Krizin ötesine bakmak

Ancak unutmayalım, dün olduğu gibi bugün de “mission civilise” yaklaşımı çifte standartlı bir işleve sahip. Washington demokratik olup olmadığına bakmaksızın Suudi Arabistan gibi rejimleri, arka bahçesinde özgürleşme hayali kuran petrol zengini ülkeleri diz çöktürmek için destekliyor. Aksi taktirde, Venezuela krizi gibi suni siyasi krizler, Allah korusun, küresel petrol piyasalarını dalgalandırırdı. Oysa şimdi Riyad (zaten direnç gücü düşürülmüştü) ABD’ye tabii ki direnmeden, petrol arzını artırarak, petrol fiyatlarının aşırı artmasını engelleyecek.
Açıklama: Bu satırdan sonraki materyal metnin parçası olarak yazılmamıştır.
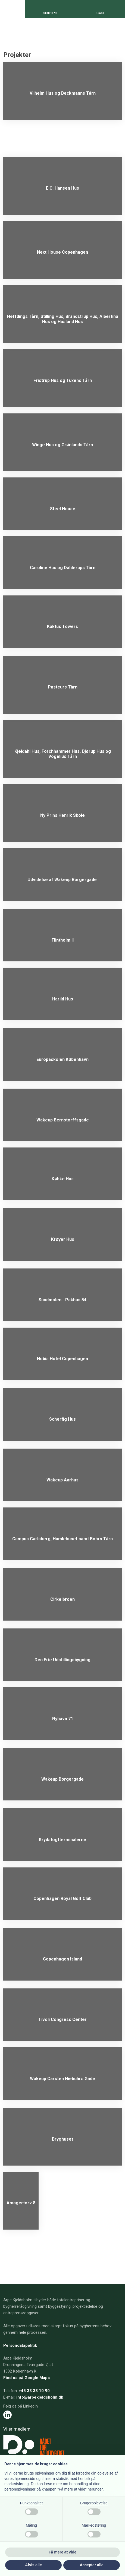 The height and width of the screenshot is (2576, 125). What do you see at coordinates (34, 2390) in the screenshot?
I see `+45 33 38 10 90` at bounding box center [34, 2390]. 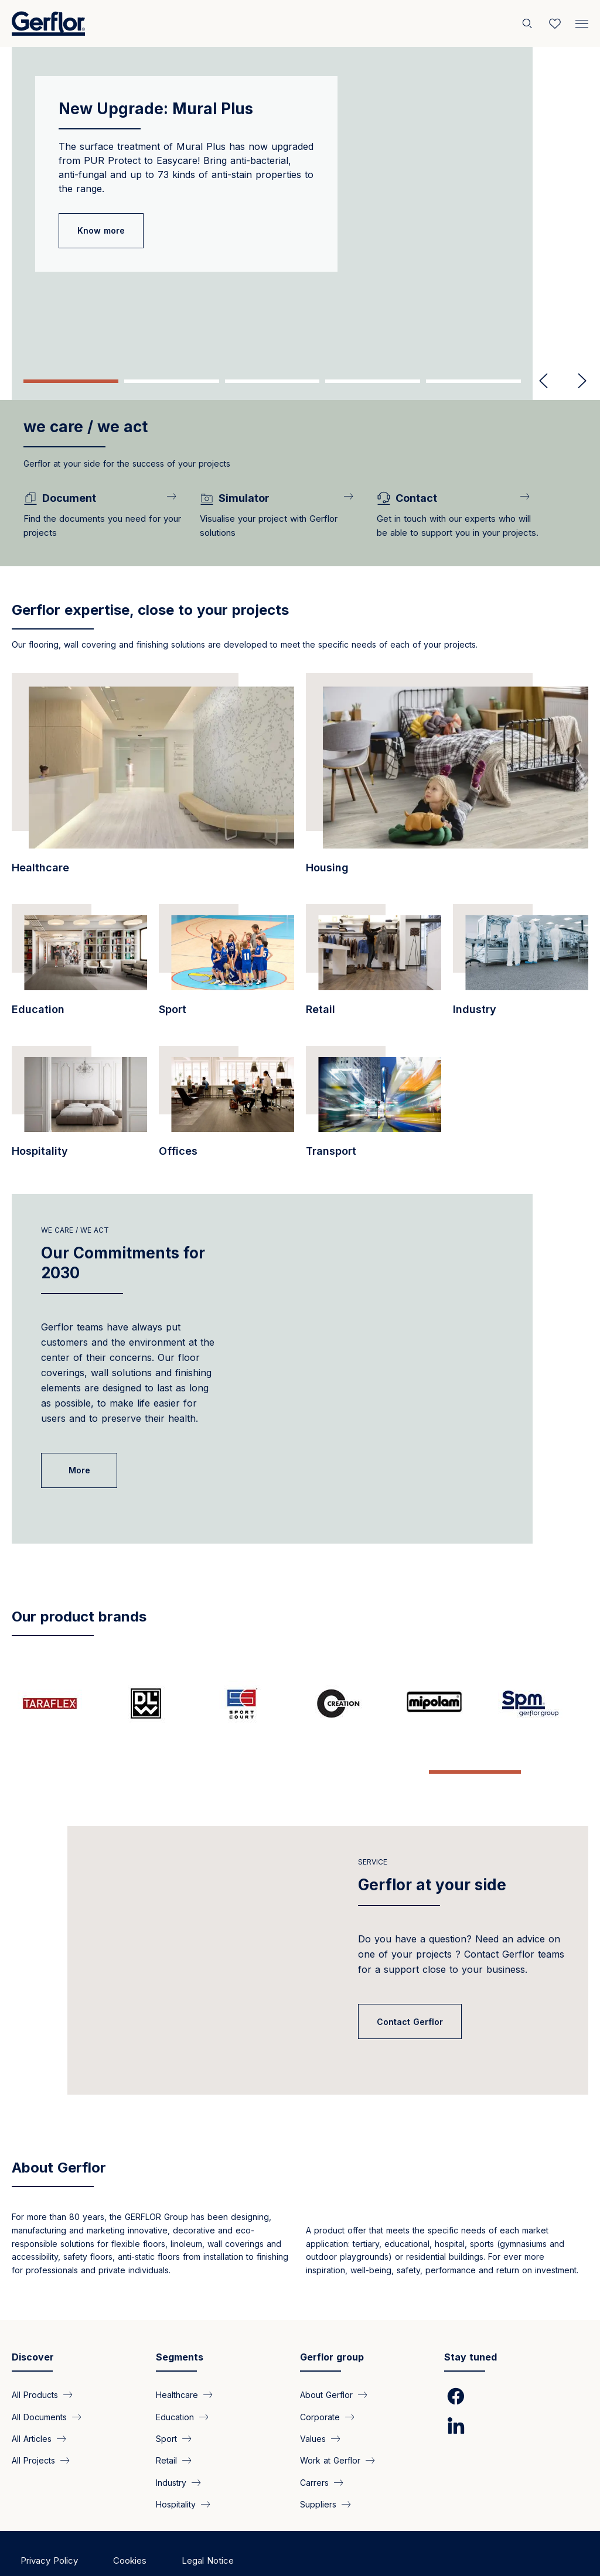 The width and height of the screenshot is (600, 2576). What do you see at coordinates (153, 780) in the screenshot?
I see `[/segments/healthcare-gerflor-floor-covering-healthcare-facilities]` at bounding box center [153, 780]. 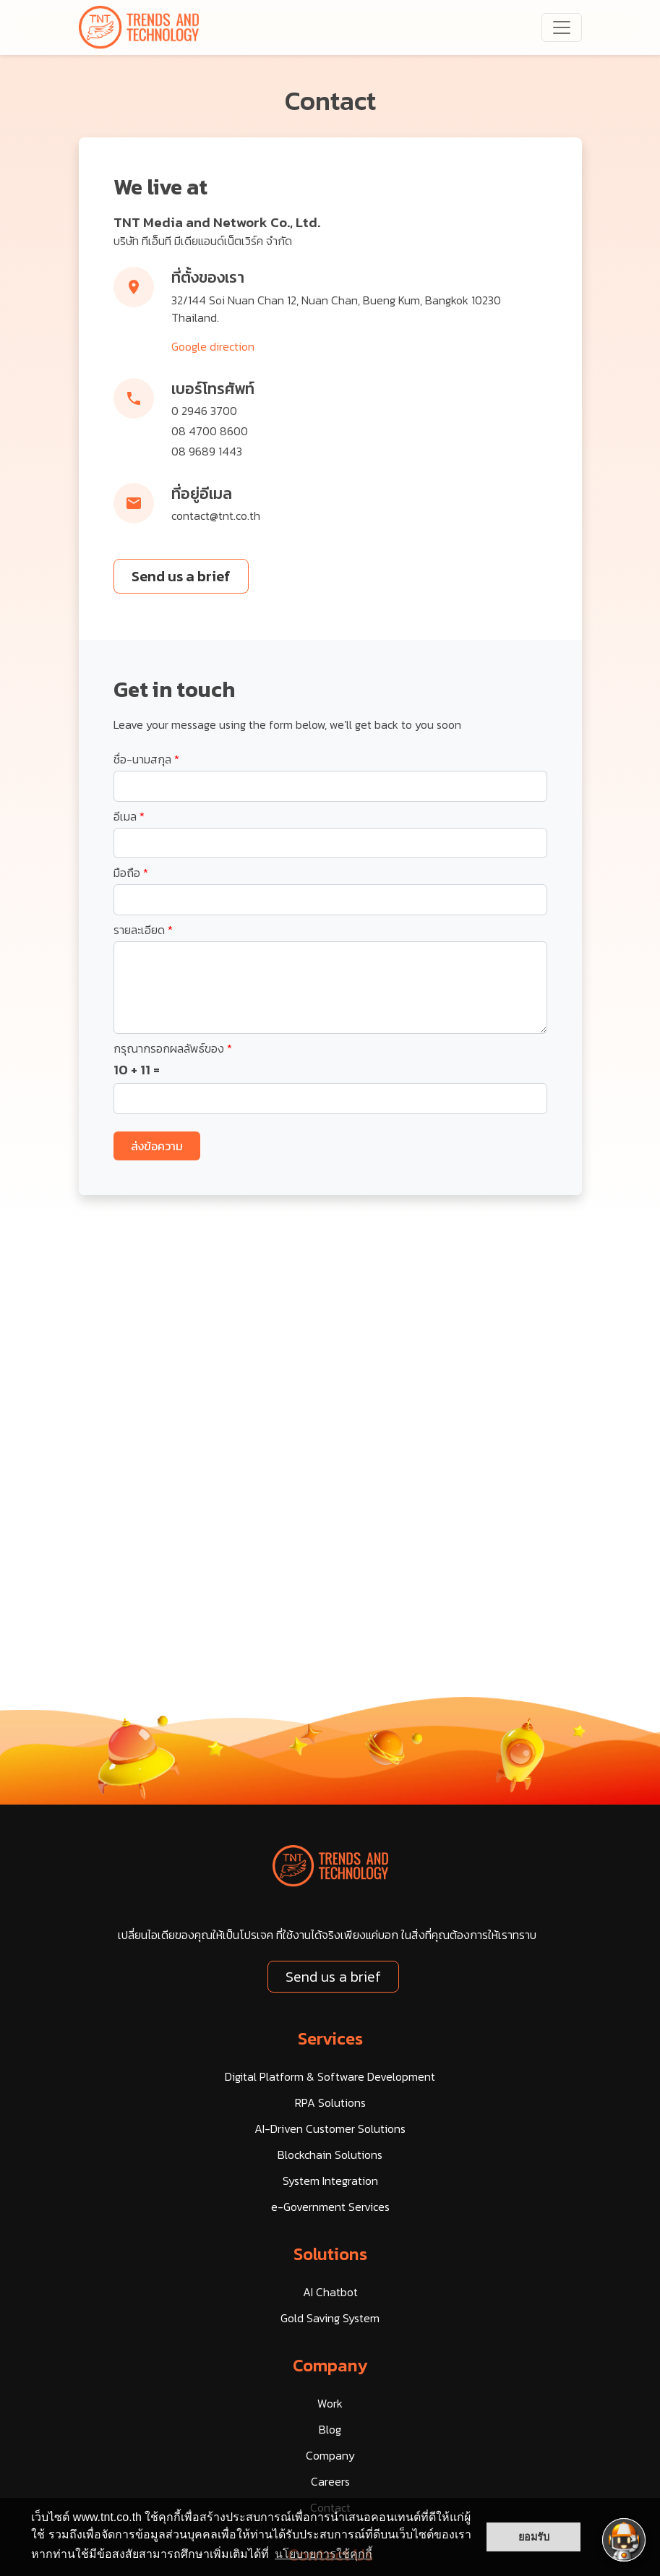 This screenshot has height=2576, width=660. I want to click on System Integration, so click(330, 2180).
ABD’nin sahip olduğu bu manipülasyon gücü nedeniyle krizinin başında siyasi desteğini Maduro’ya vermiş bir Rusya bile ikircikli bir tavır sergiliyor. Rus Lukoil şirketinin Caracas ile mevcut petrol anlaşmasını dondurdu mesela. Burada aklımıza gelen ilk soru şu; acaba Moskova yönetimi Suriye-Ukrayna meselesi nedeniyle elindeki kazanımları tartışmaya açmamak adına bilinçli olarak ABD’nin arka bahçesinde, Venezuela’da geri adım mı atıyor. Öyleyse Rusya Ukrayna’yı aldı ABD Venezuela’yı aldı; post-modern Yalta devreye sokuldu mu diyeceğiz. Size daha ilginç bir soru sorayım, ABD, ezip geçtiği arka bahçesinde rahat oturabilecek mi?

Dünya siyasetinde şimdilik Washington bir gün bu bölgede, bir gün o bölgede direnme eğilimi gösterenleri ehlileştirmek için suni siyasi ve ekonomik krizler çıkarıyor. Bu krizlerin küresel bir enerji krizine sebep olmaması için de kimi zaman Yalta formülünü kimi zaman Riyad gibi aktörleri devreye sokuyor. Ya dünyanın farklı bölgelerinde birden fazla kriz çıkarsa, Washington küresel petrol arz piyasasına hâkim olmaya devam edebilecek mi? Bu soruyu soruyoruz, çünkü bazen kontrol altında tutulacağı düşünülen suni krizler farklı krizleri aynı anda tetikleyebilir. Venezuela hikayesinin neye gebe olduğunu önümüzdeki günler gösterecek.